__What you need to do__: Scan the entries below and say how many lines contain "that". Write only the number.

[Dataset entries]
● ● ●

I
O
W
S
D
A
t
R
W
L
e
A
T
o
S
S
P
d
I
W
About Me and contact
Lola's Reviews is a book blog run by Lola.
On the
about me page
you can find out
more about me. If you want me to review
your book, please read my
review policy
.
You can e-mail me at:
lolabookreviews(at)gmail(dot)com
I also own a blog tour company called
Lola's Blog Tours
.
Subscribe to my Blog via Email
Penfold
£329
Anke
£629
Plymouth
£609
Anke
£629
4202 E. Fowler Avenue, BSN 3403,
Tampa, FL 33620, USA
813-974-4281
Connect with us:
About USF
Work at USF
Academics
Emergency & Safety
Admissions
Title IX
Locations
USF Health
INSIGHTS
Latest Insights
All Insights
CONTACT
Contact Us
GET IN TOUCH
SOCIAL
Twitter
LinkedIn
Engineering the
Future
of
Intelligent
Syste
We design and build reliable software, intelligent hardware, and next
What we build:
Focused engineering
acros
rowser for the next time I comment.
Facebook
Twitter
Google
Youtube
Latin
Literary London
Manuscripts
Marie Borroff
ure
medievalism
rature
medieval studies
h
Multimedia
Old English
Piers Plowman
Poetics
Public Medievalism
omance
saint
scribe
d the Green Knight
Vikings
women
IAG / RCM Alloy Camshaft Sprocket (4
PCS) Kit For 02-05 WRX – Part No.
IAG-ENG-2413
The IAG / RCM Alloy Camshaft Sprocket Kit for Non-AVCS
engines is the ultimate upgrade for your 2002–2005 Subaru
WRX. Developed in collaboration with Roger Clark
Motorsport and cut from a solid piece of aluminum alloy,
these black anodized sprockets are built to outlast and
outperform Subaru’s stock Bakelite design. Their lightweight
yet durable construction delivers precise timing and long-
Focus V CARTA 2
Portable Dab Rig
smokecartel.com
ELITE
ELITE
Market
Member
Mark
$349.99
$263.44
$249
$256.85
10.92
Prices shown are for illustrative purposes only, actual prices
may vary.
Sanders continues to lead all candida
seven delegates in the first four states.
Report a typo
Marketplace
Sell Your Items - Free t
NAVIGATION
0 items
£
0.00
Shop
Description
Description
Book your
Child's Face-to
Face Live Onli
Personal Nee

● ● ●

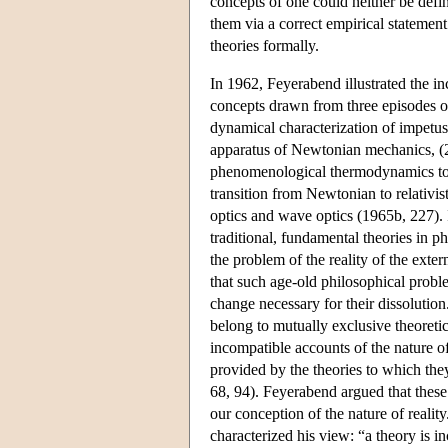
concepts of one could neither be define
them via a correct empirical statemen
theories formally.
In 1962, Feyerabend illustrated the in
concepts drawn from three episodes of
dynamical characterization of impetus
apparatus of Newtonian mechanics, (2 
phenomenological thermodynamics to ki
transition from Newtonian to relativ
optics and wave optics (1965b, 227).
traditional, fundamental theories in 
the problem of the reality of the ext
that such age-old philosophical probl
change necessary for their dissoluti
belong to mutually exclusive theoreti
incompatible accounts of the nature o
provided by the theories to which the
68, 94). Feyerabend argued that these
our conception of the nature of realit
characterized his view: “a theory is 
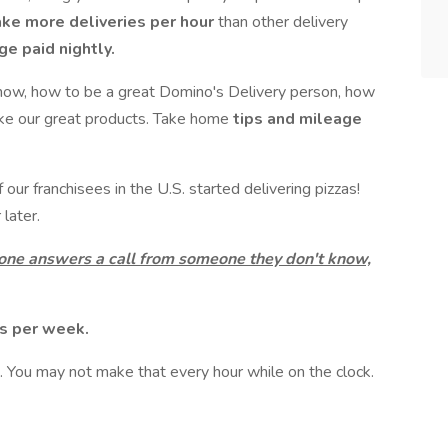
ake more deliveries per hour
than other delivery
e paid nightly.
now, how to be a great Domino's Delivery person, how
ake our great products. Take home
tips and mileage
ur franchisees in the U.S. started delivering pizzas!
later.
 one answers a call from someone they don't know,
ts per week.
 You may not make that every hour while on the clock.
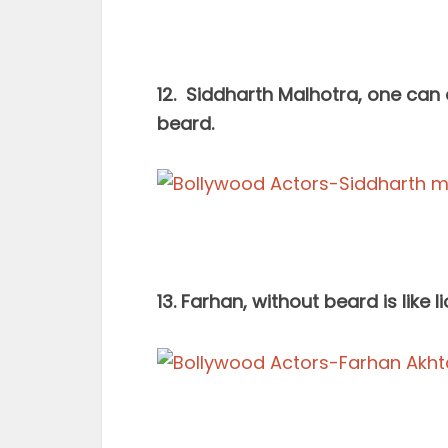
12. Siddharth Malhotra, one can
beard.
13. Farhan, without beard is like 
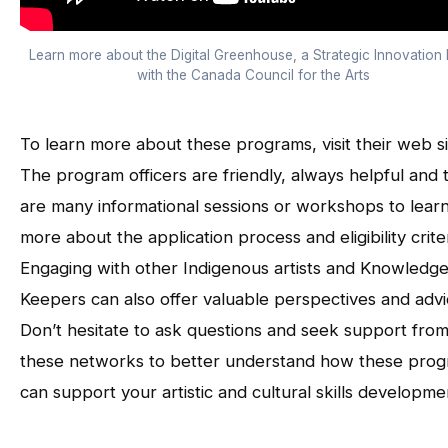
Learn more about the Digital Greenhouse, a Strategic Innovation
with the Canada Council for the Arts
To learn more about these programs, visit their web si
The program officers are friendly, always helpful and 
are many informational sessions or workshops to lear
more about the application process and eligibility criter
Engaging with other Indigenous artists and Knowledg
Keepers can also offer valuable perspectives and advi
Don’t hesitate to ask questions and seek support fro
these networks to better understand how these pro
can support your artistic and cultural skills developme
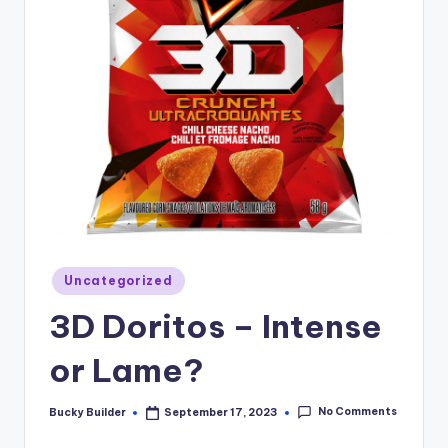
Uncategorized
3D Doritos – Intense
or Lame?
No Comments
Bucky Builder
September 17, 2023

● ● ●

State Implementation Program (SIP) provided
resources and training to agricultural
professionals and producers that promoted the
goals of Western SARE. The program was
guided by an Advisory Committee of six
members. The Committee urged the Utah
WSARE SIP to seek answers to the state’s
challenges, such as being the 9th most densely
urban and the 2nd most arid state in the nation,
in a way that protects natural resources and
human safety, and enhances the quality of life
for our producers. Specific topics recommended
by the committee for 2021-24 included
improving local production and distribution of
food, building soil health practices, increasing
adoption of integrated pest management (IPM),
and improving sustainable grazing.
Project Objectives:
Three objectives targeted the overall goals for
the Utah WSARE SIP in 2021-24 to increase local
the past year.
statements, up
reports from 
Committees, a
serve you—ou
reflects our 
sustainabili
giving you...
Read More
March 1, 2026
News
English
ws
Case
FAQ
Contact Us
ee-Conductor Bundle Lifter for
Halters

● ● ●

__Written reply__: 5